- Launch the db with docker:
docker-compose -f docker/docker-compose.yml up - Connect to the db:
psql -h localhost -p 5432 -U docker -d demodb. Password:docker
Presentation at Node.js Paris meet up: https://slides.com/pierre-louisleportz/deck/
We have a book table with 10,000 entries and the following columns:
| id | title | author | publishingYear | editor | category | lendingNumber2017 |
|---|---|---|---|---|---|---|
| uuid | string | string | integer | string | string | integer |
Time measurements of requests are made using PostgreSQL \timing on my personal computer.
We want to search the table for books that contain the inputString either in the title, author, editor or category columns.
SELECT title, author, editor, category FROM book WHERE title ILIKE '%performance%' OR author ILIKE '%performance%' OR editor ILIKE '%performance%' OR category ILIKE '%performance%'; -> 2 results
Average timing of 1 request over 10 tries: 33.89 ms
Advantages relatively to the ILIKE method:
- Language specific semantic help: searching for the word "fox" will match the words "fox" and "foxes" but not "foxtrot" (because "foxes" gets normalized as "fox" by
to_tsvectorbut "foxtrot" does not).
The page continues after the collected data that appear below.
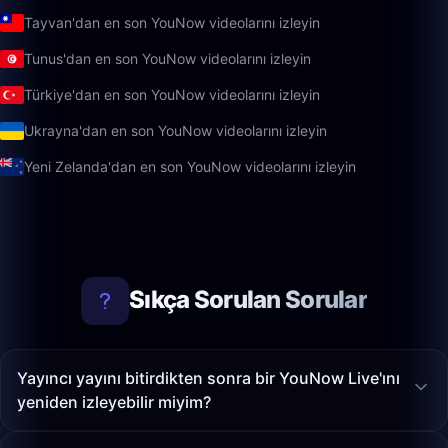
Tayvan'dan en son YouNow videolarını izleyin
Tunus'dan en son YouNow videolarını izleyin
Türkiye'dan en son YouNow videolarını izleyin
Ukrayna'dan en son YouNow videolarını izleyin
Yeni Zelanda'dan en son YouNow videolarını izleyin
Sıkça Sorulan Sorular
Yayıncı yayını bitirdikten sonra bir YouNow Live'ını
yeniden izleyebilir miyim?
Similarly, searching for "foxes" will match both "fox" and "foxes". - Results ranking by relevance
Step 1
Associate a text search vector to each entry:
UPDATE book SET tokens = to_tsvector('french', coalesce(title, '')) || to_tsvector('french', coalesce(author, '')) || to_tsvector('french', coalesce(editor, '')) || to_tsvector('french', coalesce(category, ''));
Step 2
Search:
SELECT title, author, editor, category FROM book WHERE tokens @@ to_tsquery('french', 'sciences');
=> Average timing over 10 tries : 4.10 ms (query duration decreased by 88%)
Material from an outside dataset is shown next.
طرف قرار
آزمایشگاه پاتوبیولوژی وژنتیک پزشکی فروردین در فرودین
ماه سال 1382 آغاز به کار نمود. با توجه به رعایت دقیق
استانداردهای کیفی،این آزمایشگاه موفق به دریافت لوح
We can see the advantage of full text search versus the ILIKE method when we search for the input "performant" instead of "performance". The ILIKE method returns 0 results whereas the full text method returns the same 2 results as with the "performance" input.
Step 3
Add A, B, C or D weights to tokens (highest relevance is A and lowest is D). In this example we consider the title and the author to be the most relevant criteria and therefore they have the A rank, while category and editor are ranked B and C respectively:
UPDATE book SET tokens = setweight(to_tsvector('french', coalesce(title, '')), 'A') || setweight(to_tsvector('french', coalesce(author, '')), 'A') || setweight(to_tsvector('french', coalesce(editor, '')), 'C') || setweight(to_tsvector('french', coalesce(category, '')), 'B');
Then you can get ranked results using the ts_rank function, that computes a matching coefficient:
SELECT title, author, editor, category, ts_rank(tokens, to_tsquery('french', 'histoire')) FROM book WHERE tokens @@ to_tsquery('french', 'histoire') ORDER BY ts_rank(tokens, to_tsquery('french', 'histoire')) DESC;
Note: "histoire" is an interesting input because the first two results have different ts_rank results.